■ **TASK PROMPT**
Without the images, reproduce every entry exactly.

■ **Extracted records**

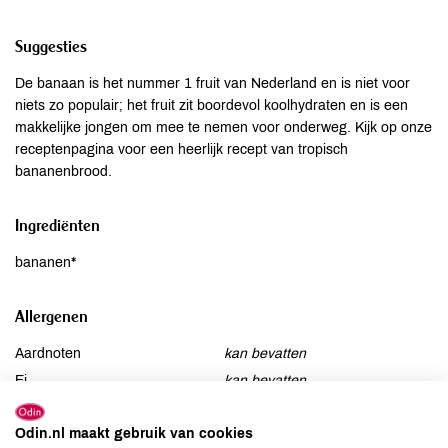
Suggesties
De banaan is het nummer 1 fruit van Nederland en is niet voor
niets zo populair; het fruit zit boordevol koolhydraten en is een
makkelijke jongen om mee te nemen voor onderweg. Kijk op onze
receptenpagina voor een heerlijk recept van tropisch
bananenbrood.
Ingrediënten
bananen*
Allergenen
Aardnoten
kan bevatten
Ei
kan bevatten
Gluten
kan bevatten
Odin.nl maakt gebruik van cookies
Lactose
kan bevatten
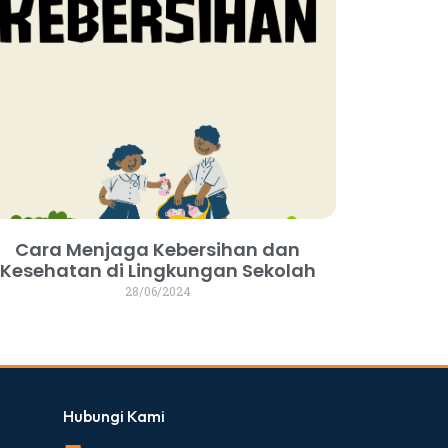
Cara Menjaga Kebersihan dan
Kesehatan di Lingkungan Sekolah
28/06/2024
Hubungi Kami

■ **EXPECTED ANSWER**
Suggesties
De banaan is het nummer 1 fruit van Nederland en is niet voor
niets zo populair; het fruit zit boordevol koolhydraten en is een
makkelijke jongen om mee te nemen voor onderweg. Kijk op onze
receptenpagina voor een heerlijk recept van tropisch
bananenbrood.
Ingrediënten
bananen*
Allergenen
Aardnoten
kan bevatten
Ei
kan bevatten
Gluten
kan bevatten
Odin.nl maakt gebruik van cookies
Lactose
kan bevatten
Cara Menjaga Kebersihan dan
Kesehatan di Lingkungan Sekolah
28/06/2024
Hubungi Kami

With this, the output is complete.